I am trying to find all the possible longest common subsequence from the same position of multiple fixed length strings (there are 700 strings in total, each string have 25 alphabets ). The longest common subsequence must contain at least 3 alphabets and belong to at least 3 strings. So if I have:
String test1 = "abcdeug";
String test2 = "abxdopq";
String test3 = "abydnpq";
String test4 = "hzsdwpq";
I need the answer to be:
String[] Answer = ["abd", "dpq"];
My one problem is this needs to be as fast as possible. I am trying to find the answer with suffix tree, but the solution of suffix tree method is ["ab","pq"].Suffix tree can only find continuous substring from multiple strings.The common longest common subsequence algorithm cannot solve this problem.
Does anyone have any idea on how to solve this with low time cost?
Thanks
I suggest you cast this into a well known computational problem before you try to use any algorithm that sounds like it might do what you want.
Here is my suggestion: Convert this into a graph problem. For each position in the string you create a set of nodes (one for each unique letter at that position amongst all the strings in your collection... so 700 nodes if all 700 strings differ in the same position). Once you have created all the nodes for each position in the string you go through your set of strings looking at how often two positions share more than 3 equal connections. In your example we would look first at position 1 and 2 and see that three strings contain "a" in position 1 and "b" in position 2, so we add a directed edge between the node "a" in the first set of nodes of the graph and "b" in the second group of nodes (continue doing this for all pairs of positions and all combinations of letters in those two positions). You do this for each combination of positions until you have added all necessary links.
Once you have your final graph, you must look for the longest path; I recommend looking at the wikipedia article here: Longest Path. In our case we will have a directed acyclic graph and you can solve it in linear time! The preprocessing should be quadratic in the number of string positions since I imagine your alphabet is of fixed size.

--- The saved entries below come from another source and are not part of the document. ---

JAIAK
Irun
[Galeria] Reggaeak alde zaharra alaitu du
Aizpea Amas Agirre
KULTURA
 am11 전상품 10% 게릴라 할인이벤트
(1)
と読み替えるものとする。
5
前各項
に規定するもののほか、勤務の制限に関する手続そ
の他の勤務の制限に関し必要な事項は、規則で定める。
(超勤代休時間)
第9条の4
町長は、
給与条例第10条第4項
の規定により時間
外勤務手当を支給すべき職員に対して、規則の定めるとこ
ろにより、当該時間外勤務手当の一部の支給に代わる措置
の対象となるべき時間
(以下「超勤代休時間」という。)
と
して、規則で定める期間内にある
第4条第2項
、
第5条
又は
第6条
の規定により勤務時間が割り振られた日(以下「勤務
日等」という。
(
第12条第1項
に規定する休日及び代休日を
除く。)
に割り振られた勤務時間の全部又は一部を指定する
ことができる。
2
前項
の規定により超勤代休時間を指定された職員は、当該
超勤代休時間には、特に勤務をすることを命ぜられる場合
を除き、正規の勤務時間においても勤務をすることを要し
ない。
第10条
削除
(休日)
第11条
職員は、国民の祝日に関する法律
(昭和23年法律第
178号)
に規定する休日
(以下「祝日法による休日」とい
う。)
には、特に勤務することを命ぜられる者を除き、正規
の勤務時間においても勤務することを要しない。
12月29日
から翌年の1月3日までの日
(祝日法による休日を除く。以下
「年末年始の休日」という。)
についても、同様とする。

P.S: You sent me an email about the biclustering algorithm I am working on; it is not yet published but will be available sometime this year (fingers crossed). Thanks for your interest though :)
You may try to use hashing.
Each string has at most 25 characters. It means that it has 2^25 subsequences. You take each string, calculate all 2^25 hashes. Then you join all the hashes for all strings and calculate which of them are contained at least 3 times.
In order to get the lengths of those subsequences, you need to store not only hashes, but pairs <hash, subsequence_pointer> where subsequence_pointer determines the subsequence of that hash (the easiest way is to enumerate all hashes of all strings and store the hash number).
Based on the algo, the program in the worst case (700 strings, 25 characters each) will run for a few minutes.